I'm in a Linux class right now; never used Linux before. I was given a copy of RH9 with my book and have it installed but can't load my nic on it. I go to terminal and type /sbin/ifconfig eht0 up which works. But then I try to use the dhcpcd command and it says command not found? could someone give me a hand? I have a Dell laptop with integrated nic.

Out of interest how old is your Laptop? RH9 is about 4-5 years old (2002 - 2003?). It may be worth getting hold of a later version (after Redhat 9 the releases were known as Fedora Core - Fedora Core 6 is the latest).

I realise it is dodging the problem but I'd imagine FC6 will automatically set up any Dell NIC automatically.

You can get it free here. If you don't have broadband there are links on distrowatch.com to companies who will send the disks for about $5-10.

I've been in the position before where I couldn't get something working and usually these things are fixed in later versions.

I have thought of going with a Fedora version. The only problem I may end up running into is, the book we have is Red Hat 9. Are there a lot of differences between the two, especially pertaining to command lines? If not, I would probably benifit more from learning Fedora anyways.

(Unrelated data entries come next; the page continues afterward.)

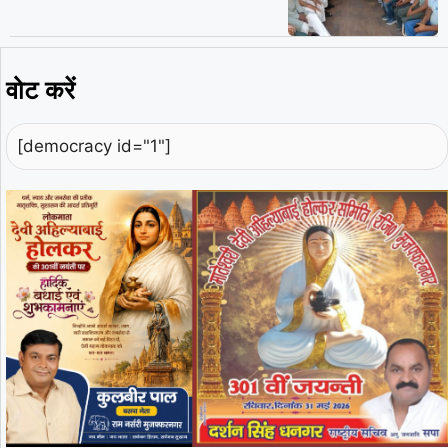
वोट करें
[democracy id="1"]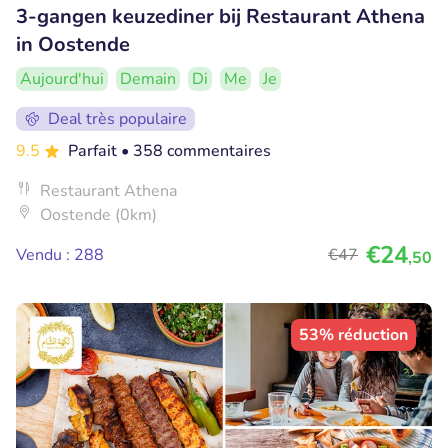
3-gangen keuzediner bij Restaurant Athena
in Oostende
Aujourd'hui
Demain
Di
Me
Je
Deal très populaire
9.5
Parfait
• 358 commentaires
Restaurant Athena
Oostende (0km)
€24
Vendu : 288
€47
,50
53% réduction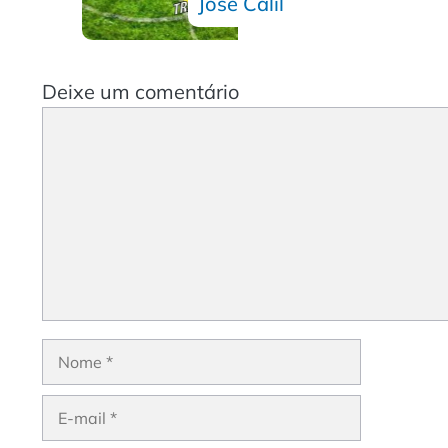
José Calil
Deixe um comentário
Comentário
Nome
E-
mail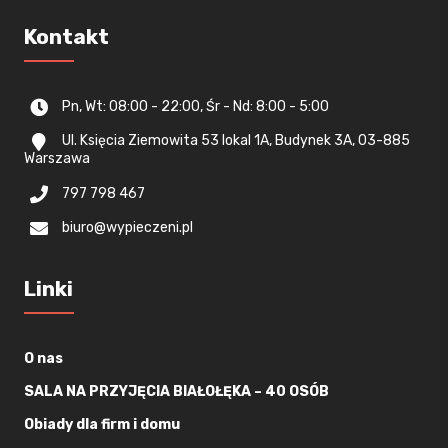
Kontakt
Pn, Wt: 08:00 - 22:00, Śr - Nd: 8:00 - 5:00
Ul. Księcia Ziemowita 53 lokal 1A, Budynek 3A, 03-885
Warszawa
797 798 467
biuro@wypieczeni.pl
Linki
O nas
SALA NA PRZYJĘCIA BIAŁOŁĘKA – 40 OSÓB
Obiady dla firm i domu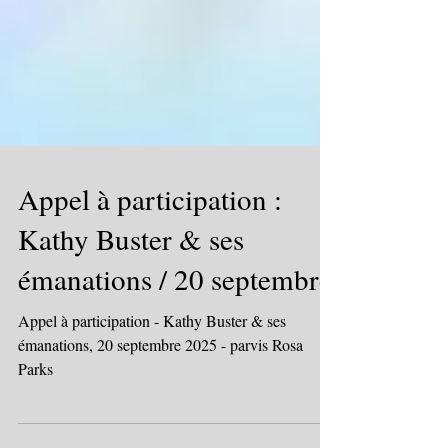
Appel à participation :
Kathy Buster & ses
émanations / 20 septembre
Appel à participation - Kathy Buster & ses
émanations, 20 septembre 2025 - parvis Rosa
Parks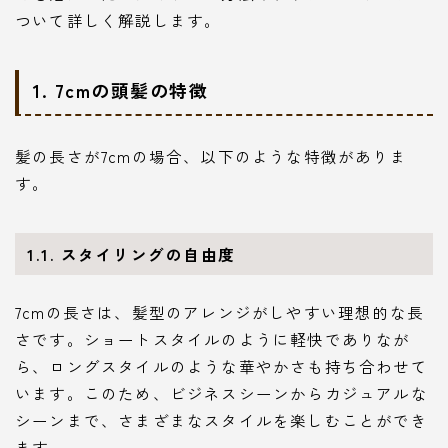
ついて詳しく解説します。
1. 7cmの頭髪の特徴
髪の長さが7cmの場合、以下のような特徴がありま
す。
1.1. スタイリングの自由度
7cmの長さは、髪型のアレンジがしやすい理想的な長
さです。ショートスタイルのように軽快でありなが
ら、ロングスタイルのような華やかさも持ち合わせて
います。このため、ビジネスシーンからカジュアルな
シーンまで、さまざまなスタイルを楽しむことができ
ます。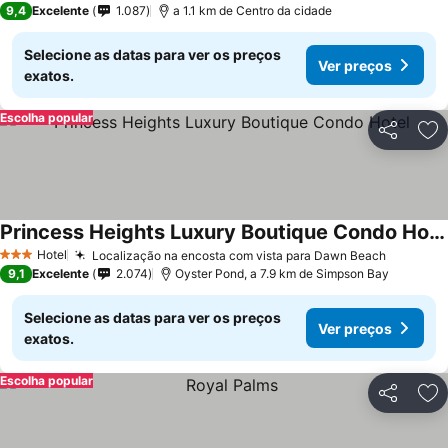
9,4
Excelente
1.087
a 1.1 km de Centro da cidade
Selecione as datas para ver os preços
Ver preços
exatos.
Escolha popular
Partilhar
Ad
Princess Heights Luxury Boutique Condo Hotel
Hotel
Localização na encosta com vista para Dawn Beach
3 Estrelas
9,1
Excelente
2.074
Oyster Pond, a 7.9 km de Simpson Bay
Selecione as datas para ver os preços
Ver preços
exatos.
Escolha popular
Partilhar
Ad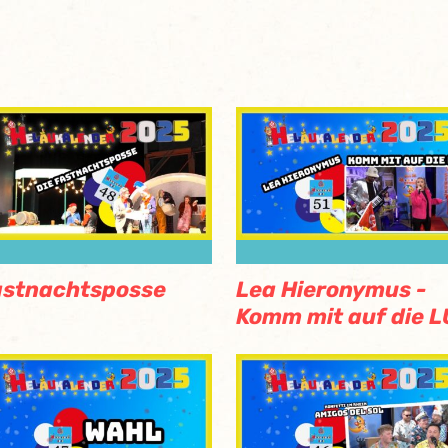
astnachtsposse
Lea Hieronymus -
Komm mit auf die L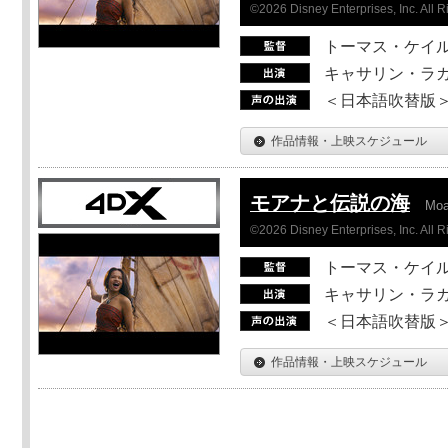
©2026 Disney Enterprises, Inc. All 
トーマス・ケイ
キャサリン・ラガ
＜日本語吹替版＞T
作品情報・上映スケジュール
モアナと伝説の海
Mo
©2026 Disney Enterprises, Inc. All 
トーマス・ケイ
キャサリン・ラガ
＜日本語吹替版＞T
作品情報・上映スケジュール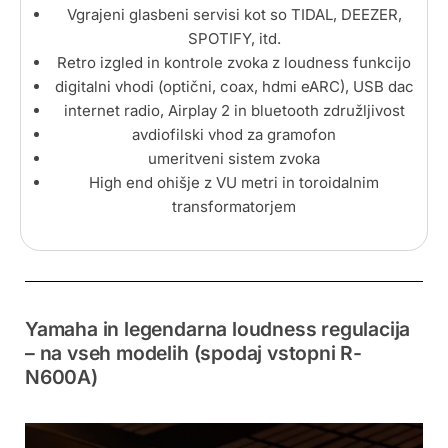
Vgrajeni glasbeni servisi kot so TIDAL, DEEZER,
SPOTIFY, itd.
Retro izgled in kontrole zvoka z loudness funkcijo
digitalni vhodi (optični, coax, hdmi eARC), USB dac
internet radio, Airplay 2 in bluetooth združljivost
avdiofilski vhod za gramofon
umeritveni sistem zvoka
High end ohišje z VU metri in toroidalnim
transformatorjem
Yamaha in legendarna loudness regulacija
– na vseh modelih (spodaj vstopni R-
N600A)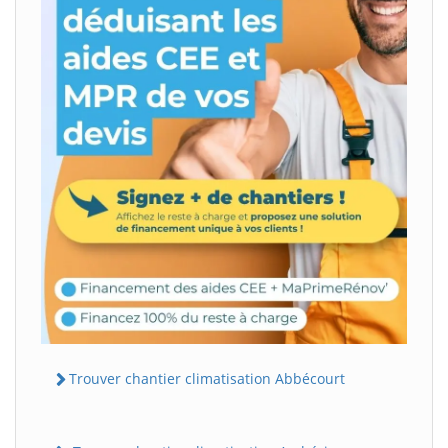
Trouver chantier climatisation Abbécourt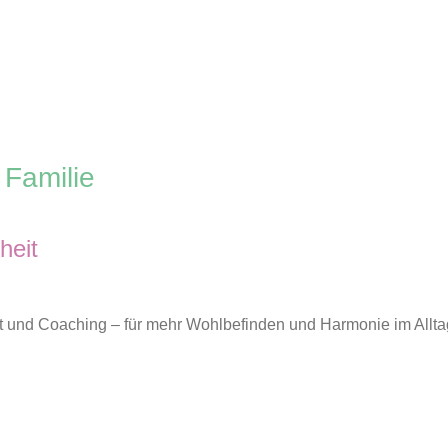
 Familie
heit
t und Coaching – für mehr Wohlbefinden und Harmonie im Allta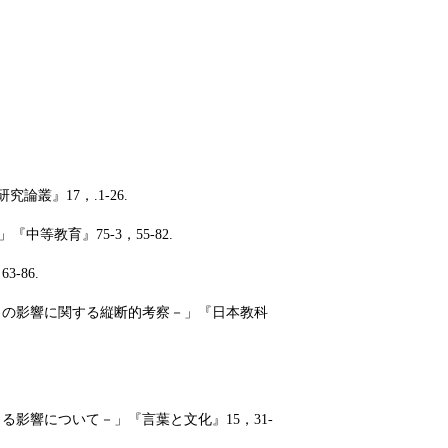
研究論叢
』
17，.1-26.
」『
中等教育
』
75
-3
，
55
-
82
.
-86.
」の影響に関する縦断的考察
－
」『日本教科
よる影響について
－
」『言葉と文化』15，31-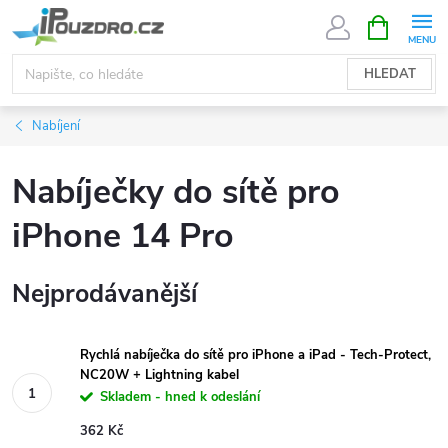
Přejít
NÁKUPNÍ
KOŠÍK
na
obsah
HLEDAT
Nabíjení
Nabíječky do sítě pro
iPhone 14 Pro
Nejprodávanější
Rychlá nabíječka do sítě pro iPhone a iPad - Tech-Protect,
NC20W + Lightning kabel
Skladem - hned k odeslání
362 Kč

The computer lab at the school has Fedora, and our prof. said if he counts a question wrong, but we know it will work in Fedora, to show him and he'd count it right.

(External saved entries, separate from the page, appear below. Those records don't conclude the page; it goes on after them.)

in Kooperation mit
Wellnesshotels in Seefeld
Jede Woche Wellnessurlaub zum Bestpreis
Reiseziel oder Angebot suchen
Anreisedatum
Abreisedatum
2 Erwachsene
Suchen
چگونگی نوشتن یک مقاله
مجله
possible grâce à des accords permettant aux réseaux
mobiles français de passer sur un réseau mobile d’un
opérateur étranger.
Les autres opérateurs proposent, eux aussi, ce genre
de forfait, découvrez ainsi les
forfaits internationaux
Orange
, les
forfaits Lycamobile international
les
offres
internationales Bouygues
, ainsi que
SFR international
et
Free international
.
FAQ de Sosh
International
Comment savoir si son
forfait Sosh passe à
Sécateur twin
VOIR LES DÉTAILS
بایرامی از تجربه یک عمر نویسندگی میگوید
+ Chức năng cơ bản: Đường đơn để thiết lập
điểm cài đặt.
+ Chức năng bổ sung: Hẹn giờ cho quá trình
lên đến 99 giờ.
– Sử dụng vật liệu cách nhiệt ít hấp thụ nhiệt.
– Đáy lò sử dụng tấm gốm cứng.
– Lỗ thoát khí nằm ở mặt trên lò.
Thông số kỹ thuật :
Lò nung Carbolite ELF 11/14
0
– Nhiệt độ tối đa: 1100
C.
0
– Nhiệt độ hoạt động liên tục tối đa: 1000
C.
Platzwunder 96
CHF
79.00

I have thought of going with a Fedora version. The only problem I may end up running into is, the book we have is Red Hat 9. Are there a lot of differences between the two, especially pertaining to command lines? If not, I would probably benifit more from learning Fedora anyways.

The computer lab at the school has Fedora, and our prof. said if he counts a question wrong, but we know it will work in Fedora, to show him and he'd count it right.

I'm no longer a Redhat/Fedora user; the last incarnation I used heavily was FC4 which as I remember wasn't too different to RH9. Generally the fast paced development seems to be in the desktop environments and associated applications etc, under the hood the changes are more subtle and the tools mentioned in the book are very very likely to still be included in FC.

You're right though, it does make more sense to learn with the latest tools.